Bittech Velociraptor 600gb results

Looking at that I don't see no reason what so ever to buy that drive over the Samsung F3

WD really need to give up on this series and start moving into SSD market.
 
With a name like raptor it will always sell. Funny how the 6GB/s test is slower than he 3GB/s test. Just not worth it on HDDs at the moment.
 
Looks good but I preferred what I have done, SSD for Windows and Samsung F3 1TB for programs.
 
Just don't understand why they're so expensive :S

I only for my 300 gig raptor because I got it fairly cheap (£80). It's decent value for around that price, but not at all higher than that...
 
Looking at that I don't see no reason what so ever to buy that drive over the Samsung F3

WD really need to give up on this series and start moving into SSD market.

Because the random access speed is far better than the F3 and it's the access time that makes SSDs so quick loading stuff.

I don't know why people get so bothered by sequential speeds at what point in time under normal circumstances are you copying large amounts of sequential data?

I know I'm not and I work with HD video (44M/bits).

Access time is more important than sequential reads/writes, however I will agree that now SSDs are about buying one is abit pointless.


Just don't understand why they're so expensive :S

I only for my 300 gig raptor because I got it fairly cheap (£80).

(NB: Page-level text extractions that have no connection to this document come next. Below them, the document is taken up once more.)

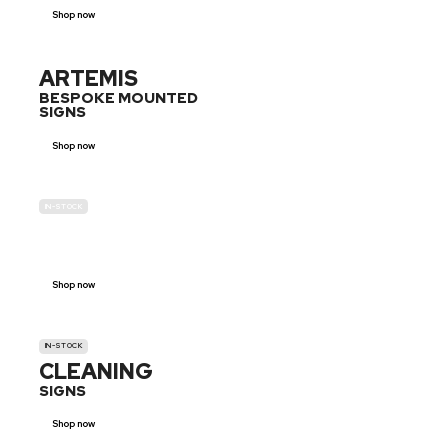
Shop now
ARTEMIS
BESPOKE MOUNTED
SIGNS
Shop now
IN-STOCK
GENDER
NEUTRAL
Shop now
IN-STOCK
CLEANING
SIGNS
Shop now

It's decent value for around that price, but not at all higher than that...

Increased cost to make and small demand compared to 7200RPM disks make the cost difference.
 
Looking at that I don't see no reason what so ever to buy that drive over the Samsung F3

WD really need to give up on this series and start moving into SSD market.

WD are already in the SSD market, you can buy one of their 64GB drives for about £400+. That's why drives like this and SAS are still viable, because SSD cant match them on a per GB price.

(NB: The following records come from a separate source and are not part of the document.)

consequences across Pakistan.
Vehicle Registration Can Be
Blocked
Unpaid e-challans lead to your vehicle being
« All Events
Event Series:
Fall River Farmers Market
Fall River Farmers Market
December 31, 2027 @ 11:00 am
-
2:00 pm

The thing is the are two types of SSD the are MLC and SLC based ones. SSD's are limited to a maximum number of writes per cell which means after a certain amount of write that cell will become unusable. in the case of MLC based drives this happens much much sooner than SLC based drives which is why MLC is unsuitable for heavy R/W tasks in enterprise systems.

In order to replace a RAID array using 146gb SCSI drives a RAID array using 128gb SLC SSD's will cost you over £1000 per drive! its just not viable at this time and so performance hard drives have a lot of life left in them.

For those who are interested in the numbers if you run heavy R/W intensive applications off SLC/MLC SSD's at 80mb/s throughput then a 64gb SLC drive will last 51 years, a 128GB MLC drive will last 6 months.
 
An Intel X25-V and 3 x F3s (running as RAID0) cost me £20 less than this drive alone - sure, hybrid route is a little messier on partition management but overall beats the pants off VRs for system responsiveness.
 
WD are already in the SSD market, you can buy one of their 64GB drives for about £400+. That's why drives like this and SAS are still viable, because SSD cant match them on a per GB price.

The thing is the are two types of SSD the are MLC and SLC based ones. SSD's are limited to a maximum number of writes per cell which means after a certain amount of write that cell will become unusable. in the case of MLC based drives this happens much much sooner than SLC based drives which is why MLC is unsuitable for heavy R/W tasks in enterprise systems.

In order to replace a RAID array using 146gb SCSI drives a RAID array using 128gb SLC SSD's will cost you over £1000 per drive! its just not viable at this time and so performance hard drives have a lot of life left in them.

For those who are interested in the numbers if you run heavy R/W intensive applications off SLC/MLC SSD's at 80mb/s throughput then a 64gb SLC drive will last 51 years, a 128GB MLC drive will last 6 months.

u might what to check your figures again, an MLC drive will last longer than 6 months.

also, they dont just fail and become unusable, they just beomce unwritable, so you can still access the data on them.

losts of ppl have MLC drives, and have been using them for longer than 6 months
 
u might what to check your figures again, an MLC drive will last longer than 6 months.

also, they dont just fail and become unusable, they just beomce unwritable, so you can still access the data on them.

losts of ppl have MLC drives, and have been using them for longer than 6 months

Theres nothing wrong with the figures the info actually came from a pro-ssd information site, I didn't say they would last 6 months in joe bloggs home PC I said they would last 6 months under full usage i.e in a server environment, hence why they are not used in those environments
 
But in an enterprise they'll be using 15k rpm sas drives which outperform this new raptor. WD should have made it cheaper, at £200 it isn't worth it imo.
 
in the case of MLC based drives this happens much much sooner than SLC based drives which is why MLC is unsuitable for heavy R/W tasks in enterprise systems.
Intel seems to disagree as they are going to switch their enterprise SSDs from SLC to MLC next year. Presumably firmware optimisations (like the compressed-write system on Sandforce drivers) and a large spare area are enough to make MLC viable for very high usage environments.